| What is being asked |
Reproduce every record below exactly, without the pictures.

==============================

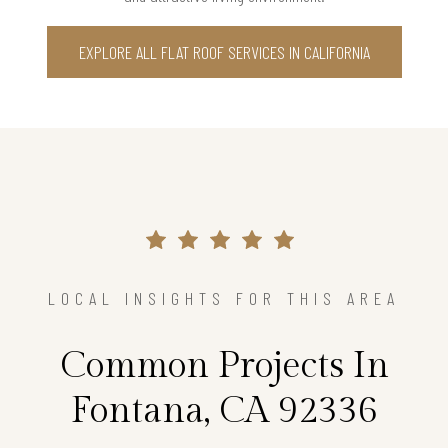
EXPLORE ALL FLAT ROOF SERVICES IN CALIFORNIA
LOCAL INSIGHTS FOR THIS AREA
Common Projects In
Fontana, CA 92336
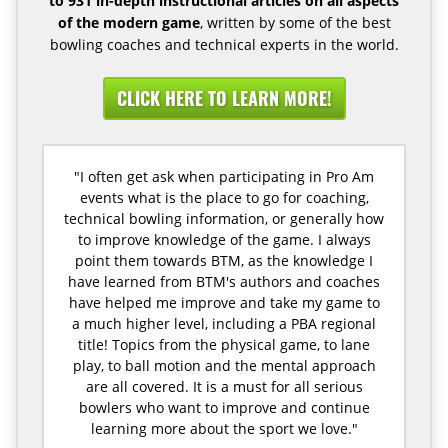
to 931 in-depth instructional articles on all aspects
of the modern game
, written by some of the best
bowling coaches and technical experts in the world.
CLICK HERE TO LEARN MORE!
"I often get ask when participating in Pro Am
events what is the place to go for coaching,
technical bowling information, or generally how
to improve knowledge of the game. I always
point them towards BTM, as the knowledge I
have learned from BTM's authors and coaches
have helped me improve and take my game to
a much higher level, including a PBA regional
title! Topics from the physical game, to lane
play, to ball motion and the mental approach
are all covered. It is a must for all serious
bowlers who want to improve and continue
learning more about the sport we love."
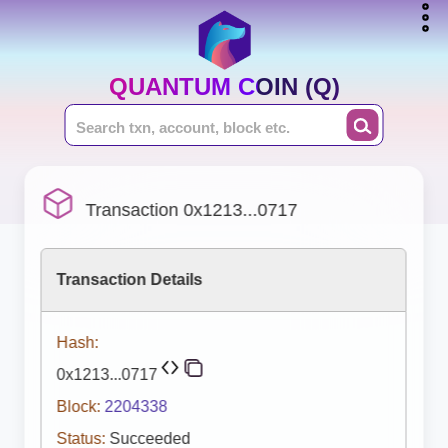
QUANTUM COIN (Q)
Transaction 0x1213...0717
Transaction Details
Hash:
0x1213...0717
Block:
2204338
Status:
Succeeded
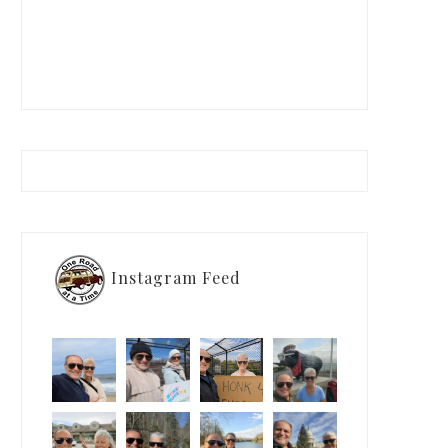
Instagram Feed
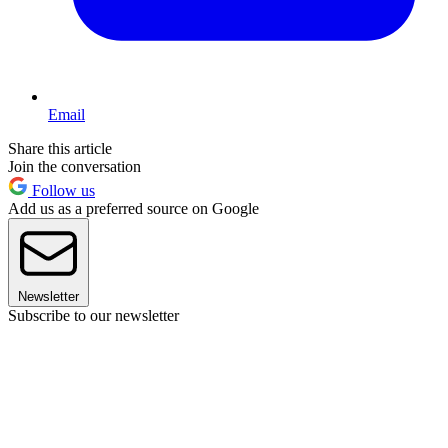
Email
Share this article
Join the conversation
Follow us
Add us as a preferred source on Google
Newsletter
Subscribe to our newsletter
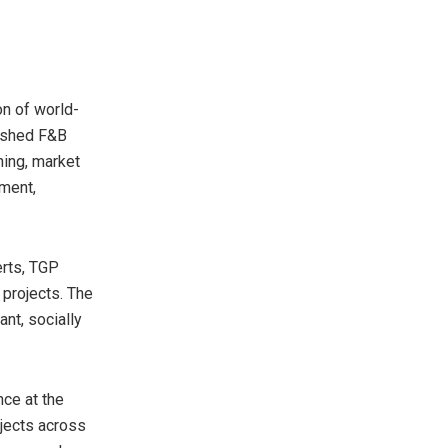
on of world-
uished F&B
ing, market
ment,
erts, TGP
 projects. The
nt, socially
nce at the
ojects across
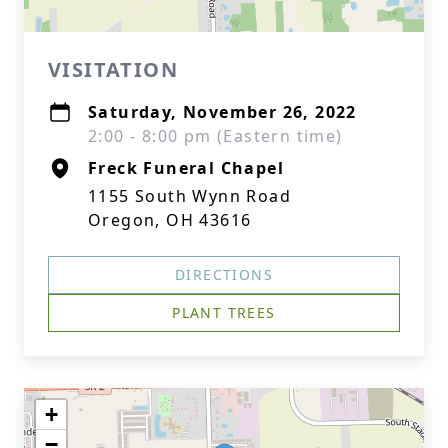
VISITATION
Saturday, November 26, 2022
2:00 - 8:00 pm (Eastern time)
Freck Funeral Chapel
1155 South Wynn Road
Oregon, OH 43616
DIRECTIONS
PLANT TREES
+
−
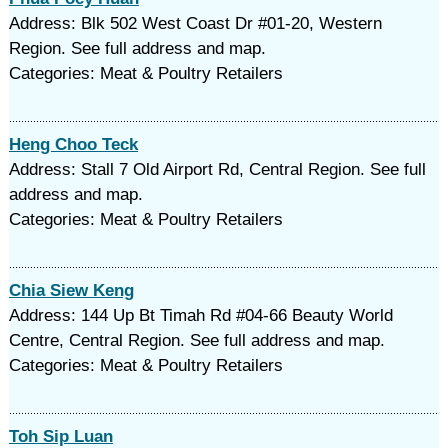
Address: Blk 502 West Coast Dr #01-20, Western
Region. See full address and map.
Categories: Meat & Poultry Retailers
Heng Choo Teck
Address: Stall 7 Old Airport Rd, Central Region. See full
address and map.
Categories: Meat & Poultry Retailers
Chia Siew Keng
Address: 144 Up Bt Timah Rd #04-66 Beauty World
Centre, Central Region. See full address and map.
Categories: Meat & Poultry Retailers
Toh Sip Luan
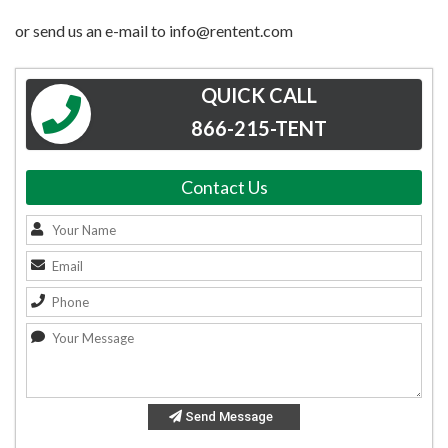
or send us an e-mail to info@rentent.com
QUICK CALL
866-215-TENT
Contact Us
Send Message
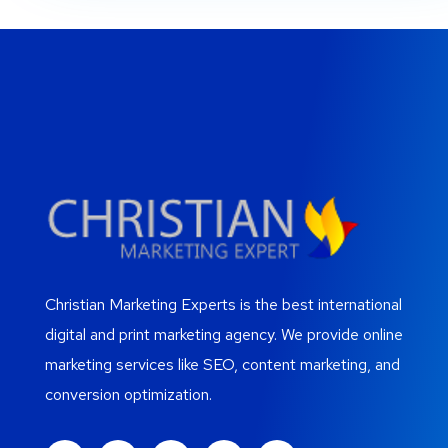
Christian Marketing Experts is the best international
digital and print marketing agency. We provide online
marketing services like SEO, content marketing, and
conversion optimization.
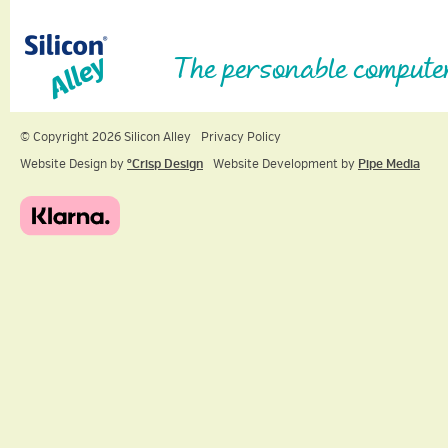
The personable compute
© Copyright 2026 Silicon Alley
Privacy Policy
Website Design by
ºCrisp Design
Website Development by
Pipe Media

==============================

| Written solution |
EXPLORE ALL FLAT ROOF SERVICES IN CALIFORNIA
LOCAL INSIGHTS FOR THIS AREA
Common Projects In
Fontana, CA 92336
to 931 in-depth instructional articles on all aspects
of the modern game
, written by some of the best
bowling coaches and technical experts in the world.
CLICK HERE TO LEARN MORE!
"I often get ask when participating in Pro Am
events what is the place to go for coaching,
technical bowling information, or generally how
to improve knowledge of the game. I always
point them towards BTM, as the knowledge I
have learned from BTM's authors and coaches
have helped me improve and take my game to
a much higher level, including a PBA regional
title! Topics from the physical game, to lane
play, to ball motion and the mental approach
are all covered. It is a must for all serious
bowlers who want to improve and continue
learning more about the sport we love."
QUANTUM COIN (Q)
Transaction 0x1213...0717
Transaction Details
Hash:
0x1213...0717
Block:
2204338
Status:
Succeeded
Instagram Feed
Email
Share this article
Join the conversation
Follow us
Add us as a preferred source on Google
Newsletter
Subscribe to our newsletter
on of world-
uished F&B
ing, market
ment,
erts, TGP
 projects. The
nt, socially
nce at the
ojects across
VISITATION
Saturday, November 26, 2022
2:00 - 8:00 pm (Eastern time)
Freck Funeral Chapel
1155 South Wynn Road
Oregon, OH 43616
DIRECTIONS
PLANT TREES
+
−
Address: Blk 502 West Coast Dr #01-20, Western
Region. See full address and map.
Categories: Meat & Poultry Retailers
Heng Choo Teck
Address: Stall 7 Old Airport Rd, Central Region. See full
address and map.
Categories: Meat & Poultry Retailers
Chia Siew Keng
Address: 144 Up Bt Timah Rd #04-66 Beauty World
Centre, Central Region. See full address and map.
Categories: Meat & Poultry Retailers
Toh Sip Luan
or send us an e-mail to info@rentent.com
QUICK CALL
866-215-TENT
Contact Us
Send Message
Christian Marketing Experts is the best international
digital and print marketing agency. We provide online
marketing services like SEO, content marketing, and
conversion optimization.
The personable compute
© Copyright 2026 Silicon Alley
Privacy Policy
Website Design by
ºCrisp Design
Website Development by
Pipe Media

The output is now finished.